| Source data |
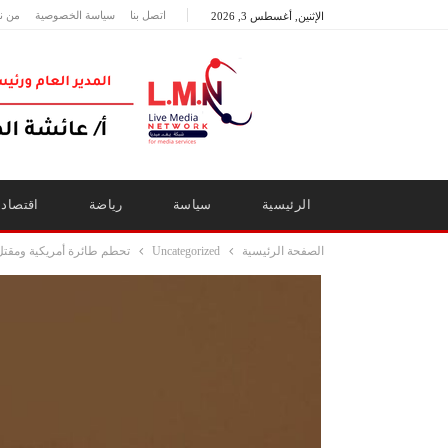
اتصل بنا
سياسة الخصوصية
من ن
الإثنين, أغسطس 3, 2026
الرئيسية
سياسة
رياضة
اقتصاد
الصفحة الرئيسية
Uncategorized
تحطم طائرة أمريكية ومقتل 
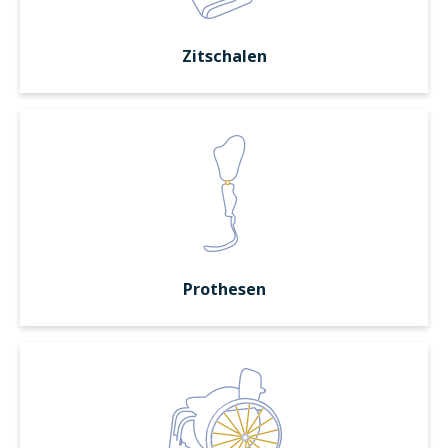
Zitschalen
Prothesen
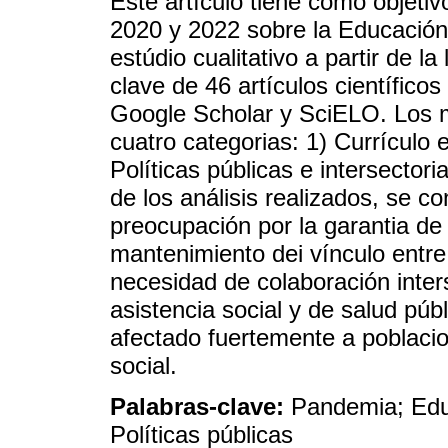
Este artículo tiene como objetivo
2020 y 2022 sobre la Educación 
estúdio cualitativo a partir de l
clave de 46 artículos científic
Google Scholar y SciELO. Los m
cuatro categorias: 1) Currículo 
Políticas públicas e intersectoria
de los análisis realizados, se 
preocupación por la garantia de 
mantenimiento dei vínculo entre 
necesidad de colaboración inters
asistencia social y de salud púb
afectado fuertemente a poblacio
social.
Palabras-clave:
Pandemia; Educ
Políticas públicas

| WORK ITEM |
Give back all of the data exactly, but not the pictures.

| TASK RESPONSE |
اتصل بنا
سياسة الخصوصية
من ن
الإثنين, أغسطس 3, 2026
الرئيسية
سياسة
رياضة
اقتصاد
الصفحة الرئيسية
Uncategorized
تحطم طائرة أمريكية ومقتل 
Zitschalen
Prothesen
Este artículo tiene como objetivo
2020 y 2022 sobre la Educación 
estúdio cualitativo a partir de l
clave de 46 artículos científic
Google Scholar y SciELO. Los m
cuatro categorias: 1) Currículo 
Políticas públicas e intersectoria
de los análisis realizados, se 
preocupación por la garantia de 
mantenimiento dei vínculo entre 
necesidad de colaboración inters
asistencia social y de salud púb
afectado fuertemente a poblacio
social.
Palabras-clave:
Pandemia; Educ
Políticas públicas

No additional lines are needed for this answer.